Here is a way to do it (by adding NumPy datetime64s with timedelta64s) without calling apply:
import pandas as pd
import numpy as np
np.random.seed(1)
def combine64(years, months=1, days=1, weeks=None, hours=None, minutes=None,
seconds=None, milliseconds=None, microseconds=None, nanoseconds=None):
years = np.asarray(years) - 1970
months = np.asarray(months) - 1
days = np.asarray(days) - 1
types = ('<M8[Y]', '<m8[M]', '<m8[D]', '<m8[W]', '<m8[h]',
'<m8[m]', '<m8[s]', '<m8[ms]', '<m8[us]', '<m8[ns]')

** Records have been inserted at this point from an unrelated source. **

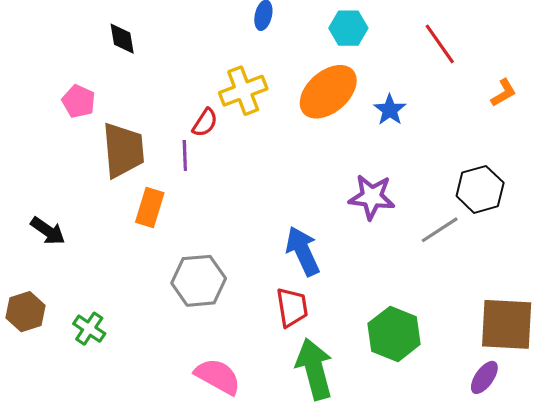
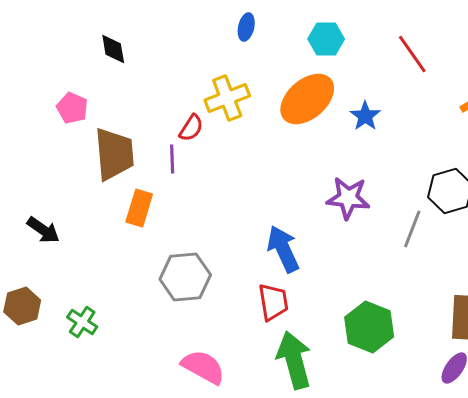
gray line: (440, 230) -> (412, 229), turned -36

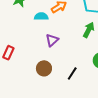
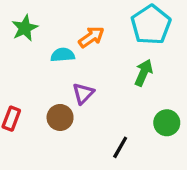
brown circle: (44, 68) -> (60, 117), moved

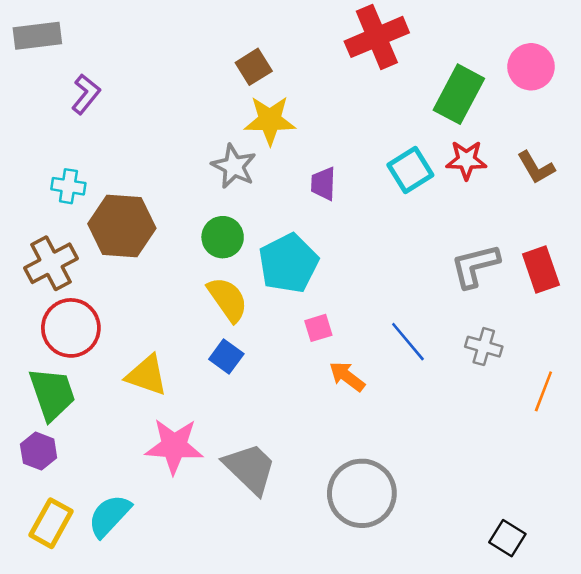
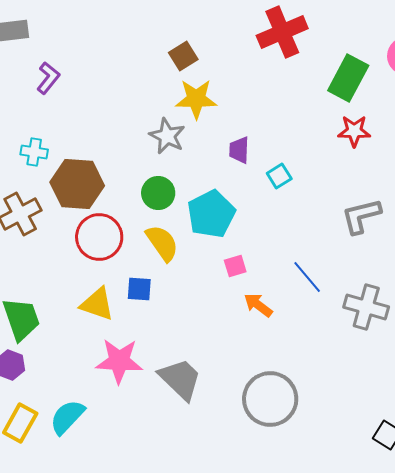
cyan square: (410, 170) -> (279, 176), moved, size x0.7
red circle: (71, 328) -> (99, 237), moved
gray cross: (484, 347) -> (366, 307), moved, size x1.5
blue square: (226, 357) -> (139, 289), moved, turned -32

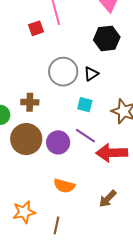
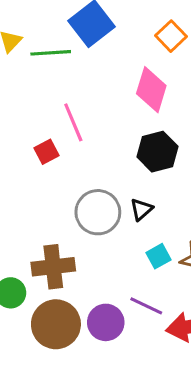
brown cross: (30, 102) -> (53, 267), size x1.5
cyan square: (85, 105) -> (159, 256), moved, turned -35

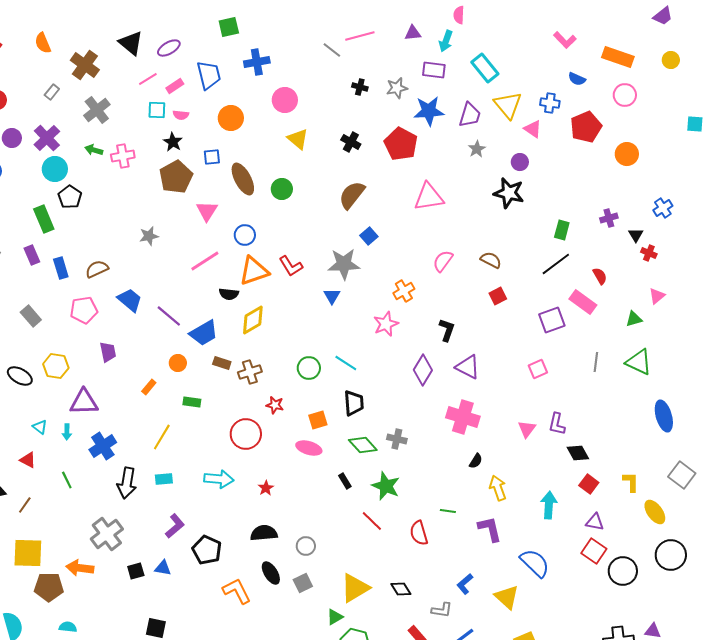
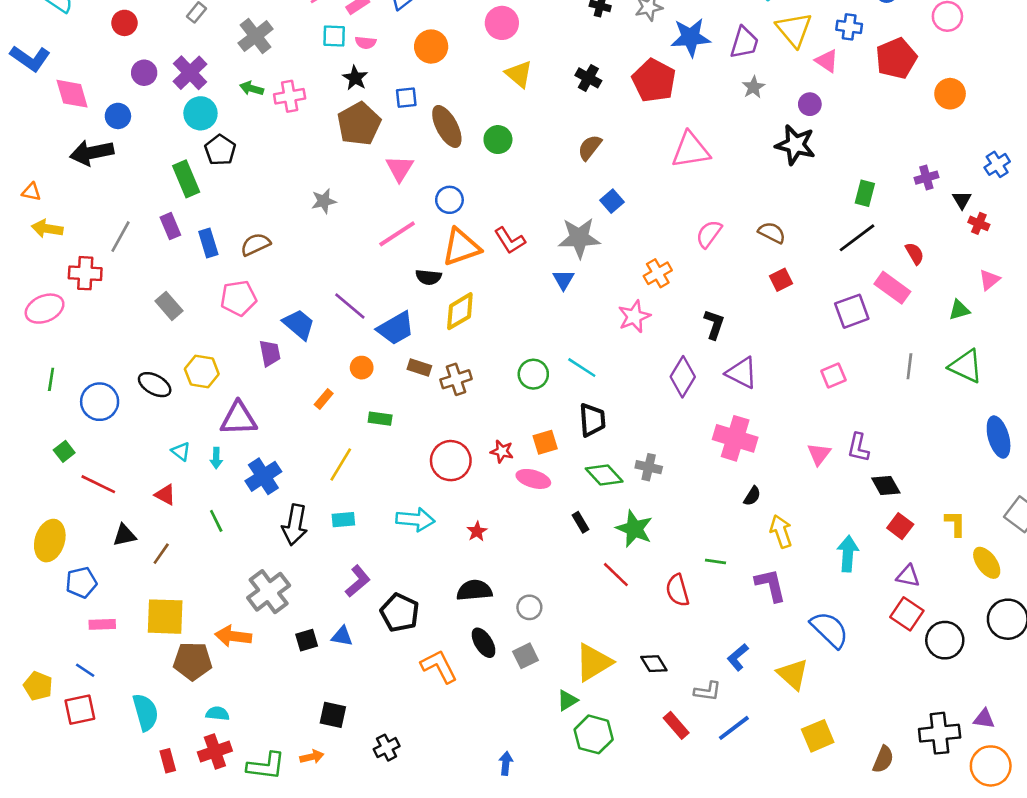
brown semicircle: (352, 195) -> (590, 147), size x0.7
blue trapezoid: (130, 300) -> (299, 324), moved
red star: (275, 405) -> (502, 451), moved

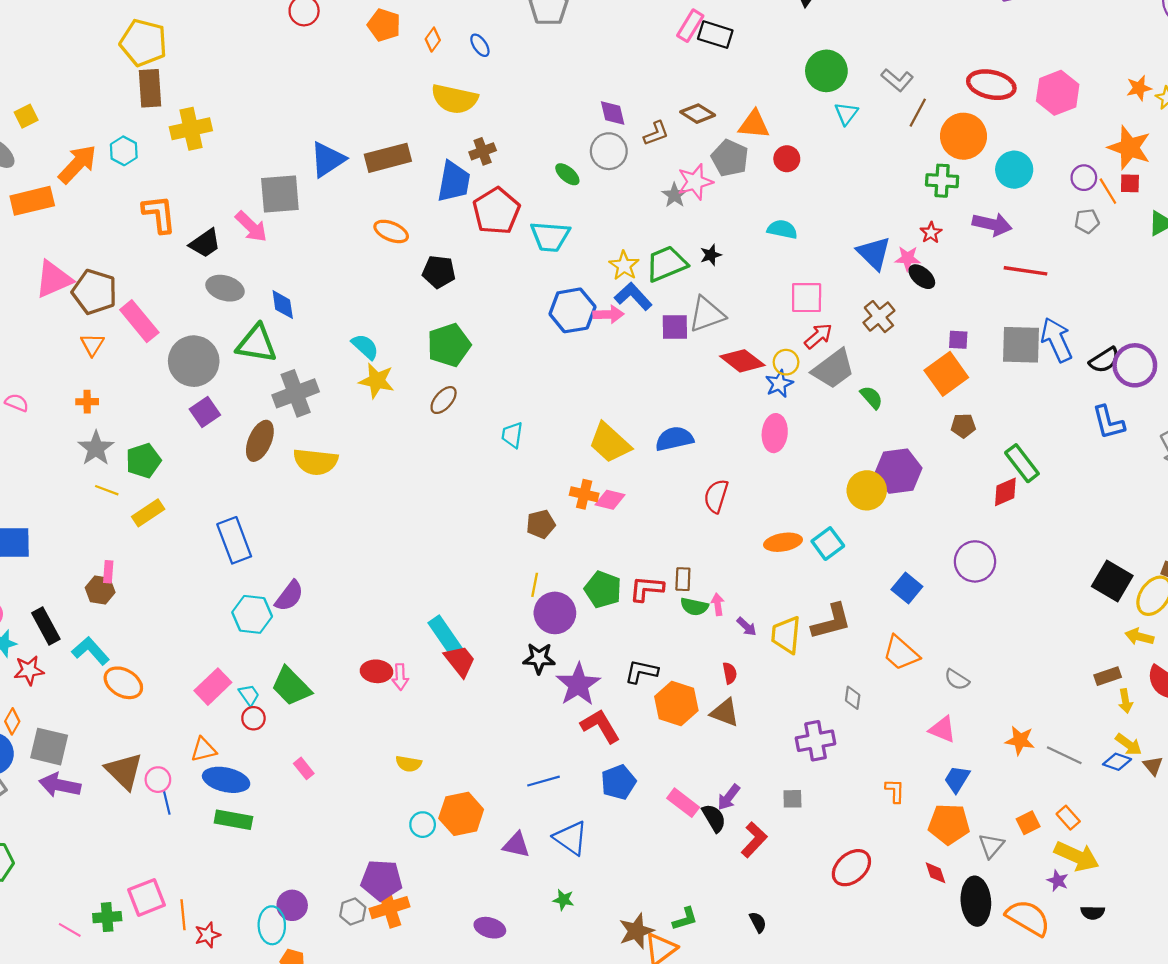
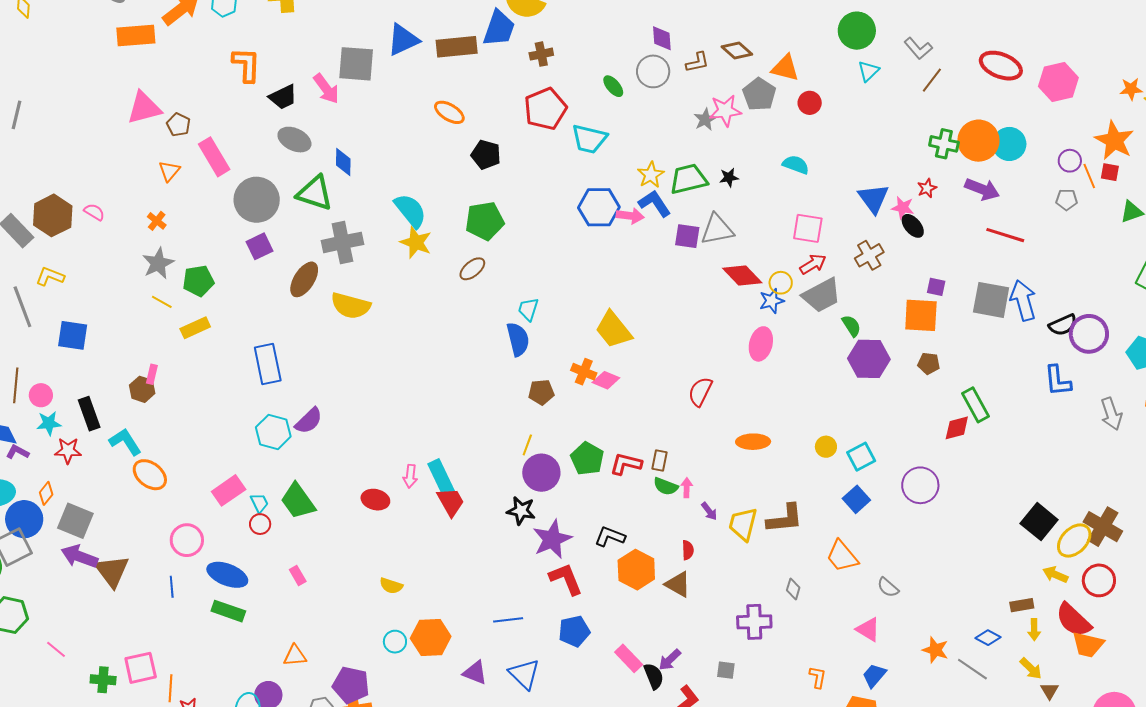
orange circle: (963, 136) -> (978, 141), moved
blue trapezoid: (454, 182) -> (499, 28), moved
brown pentagon: (94, 292) -> (178, 125), size x0.6
cyan semicircle: (365, 347) -> (410, 211), size x1.4
orange square: (946, 374) -> (921, 315), turned 30
orange cross: (87, 402) -> (157, 221), turned 30
blue semicircle: (674, 439) -> (518, 339), moved, turned 80
purple hexagon: (898, 471) -> (869, 359), moved
yellow circle: (867, 490) -> (826, 447), moved, size x0.6
cyan square: (828, 544) -> (861, 457), moved
pink arrow: (400, 677) -> (410, 476), moved
orange triangle: (203, 750) -> (295, 656), moved
blue diamond: (1117, 762) -> (988, 638), moved
brown triangle: (124, 771) -> (112, 571), moved
pink circle: (158, 780) -> (187, 540), moved, size x1.4
pink line: (70, 930) -> (56, 649), moved

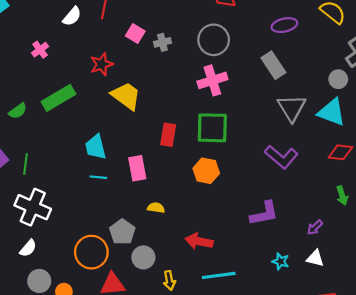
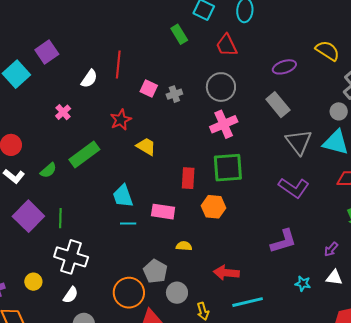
yellow trapezoid: (126, 96) -> (146, 146), size x0.7
pink rectangle: (137, 168) -> (163, 212), turned -65
orange hexagon: (206, 171) -> (213, 207), moved

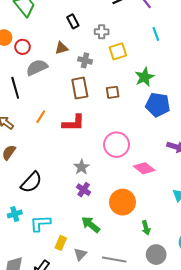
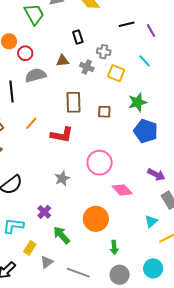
cyan line: (156, 34) -> (145, 61), moved, turned -32
yellow square: (118, 51) -> (116, 73), turned 30
gray cross: (85, 60) -> (87, 67), moved
purple cross: (84, 190) -> (44, 212), moved

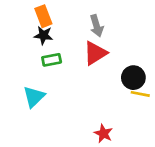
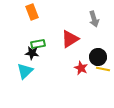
gray arrow: (97, 26) -> (94, 19), moved
black star: (43, 35) -> (32, 53), moved
red star: (103, 133) -> (81, 68), moved

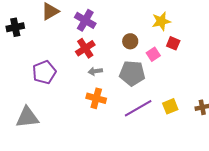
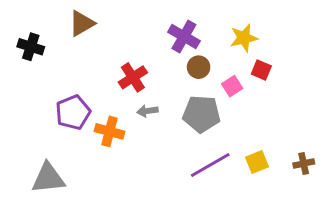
purple cross: (85, 20) -> (184, 36), moved
black cross: (15, 27) -> (31, 47), turned 30
orange cross: (96, 98) -> (110, 131), moved

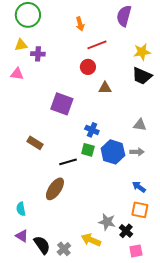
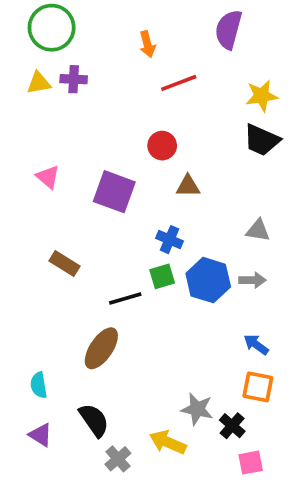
purple cross: (38, 54) -> (74, 79), moved
red circle: (88, 67) -> (162, 146), moved
pink triangle: (17, 74) -> (48, 177), moved, turned 32
brown triangle: (105, 88) -> (188, 186), moved
green square: (88, 150) -> (162, 276), turned -32
black semicircle: (42, 245) -> (94, 420), moved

vals = (years, months, days, weeks, hours, minutes, seconds,
milliseconds, microseconds, nanoseconds)
return sum(np.asarray(v, dtype=t) for t, v in zip(types, vals)
if v is not None)
def year(dates):
"Return an array of the years given an array of datetime64s"
return dates.astype('M8[Y]').astype('i8') + 1970
def month(dates):
"Return an array of the months given an array of datetime64s"
return dates.astype('M8[M]').astype('i8') % 12 + 1
def day(dates):
"Return an array of the days of the month given an array of datetime64s"
return (dates - dates.astype('M8[M]')) / np.timedelta64(1, 'D') + 1
N = 10
df = pd.DataFrame({
'start': pd.date_range('2000-1-25', periods=N, freq='D'),
'months': np.random.randint(12, size=N)})
start = df['start'].values
df['new_date'] = combine64(year(start), months=month(start) + df['months'],
days=day(start))
print(df)
yields
months start new_date
0 5 2000-01-25 2000-06-25
1 11 2000-01-26 2000-12-26
2 8 2000-01-27 2000-09-27
3 9 2000-01-28 2000-10-28
4 11 2000-01-29 2000-12-29
5 5 2000-01-30 2000-06-30
6 0 2000-01-31 2000-01-31
7 0 2000-02-01 2000-02-01
8 1 2000-02-02 2000-03-02
9 7 2000-02-03 2000-09-03
i think something like this might work:
df['start'] = pd.to_datetime(df.start)
df.groupby('month_delta').apply(lambda x: x.start + pd.DateOffset(months=x.month_delta.iloc[0]))
there might be a better way to create a series of DateOffset objects and add that some way, but idk...
I was not able to find a way without at least using an apply for setup but assuming that is okay:
df = pandas.DataFrame(
[[datetime.date(2014,10,22), 1], [datetime.date(2014,11,20), 2]],
columns=['date','delta'])
>>> df
date delta
0 2014-10-22 1
1 2014-11-20 2
from dateutil.relativedelta import relativedelta
df['offset'] = df['delta'].apply(lambda x: relativedelta(months=x))
>>> df['date'] + df['offset']
0 2014-11-22
1 2015-01-20
Note that you must use the datetime from the datetime module rather than the numpy one or the pandas one. Since you are only creating the delta with the apply I would hope you experience a speedup.